Records from a collection
○ ○ ○ ○ ○ ○ ○

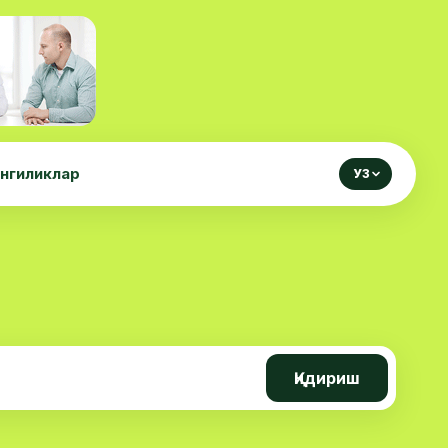
нгиликлар
УЗ
Қидириш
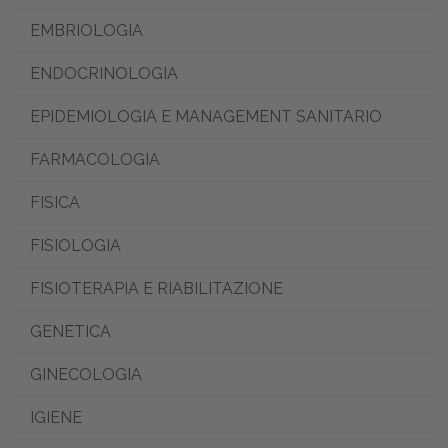
EMBRIOLOGIA
ENDOCRINOLOGIA
EPIDEMIOLOGIA E MANAGEMENT SANITARIO
FARMACOLOGIA
FISICA
FISIOLOGIA
FISIOTERAPIA E RIABILITAZIONE
GENETICA
GINECOLOGIA
IGIENE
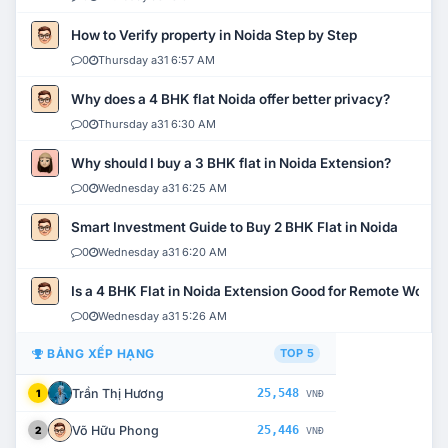
How to Verify property in Noida Step by Step
0
Thursday a31 6:57 AM
Why does a 4 BHK flat Noida offer better privacy?
0
Thursday a31 6:30 AM
Why should I buy a 3 BHK flat in Noida Extension?
0
Wednesday a31 6:25 AM
Smart Investment Guide to Buy 2 BHK Flat in Noida
0
Wednesday a31 6:20 AM
Is a 4 BHK Flat in Noida Extension Good for Remote Work?
0
Wednesday a31 5:26 AM
BẢNG XẾP HẠNG
TOP 5
Trần Thị Hương
25,548
1
VNĐ
Võ Hữu Phong
25,446
2
VNĐ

○ ○ ○ ○ ○ ○ ○

* **What needs to be done**: Go through the entries and retype each one exactly, skipping any image.

* **Completed exercise**:
нгиликлар
УЗ
Қидириш
EMBRIOLOGIA
ENDOCRINOLOGIA
EPIDEMIOLOGIA E MANAGEMENT SANITARIO
FARMACOLOGIA
FISICA
FISIOLOGIA
FISIOTERAPIA E RIABILITAZIONE
GENETICA
GINECOLOGIA
IGIENE
How to Verify property in Noida Step by Step
0
Thursday a31 6:57 AM
Why does a 4 BHK flat Noida offer better privacy?
0
Thursday a31 6:30 AM
Why should I buy a 3 BHK flat in Noida Extension?
0
Wednesday a31 6:25 AM
Smart Investment Guide to Buy 2 BHK Flat in Noida
0
Wednesday a31 6:20 AM
Is a 4 BHK Flat in Noida Extension Good for Remote Work?
0
Wednesday a31 5:26 AM
BẢNG XẾP HẠNG
TOP 5
Trần Thị Hương
25,548
1
VNĐ
Võ Hữu Phong
25,446
2
VNĐ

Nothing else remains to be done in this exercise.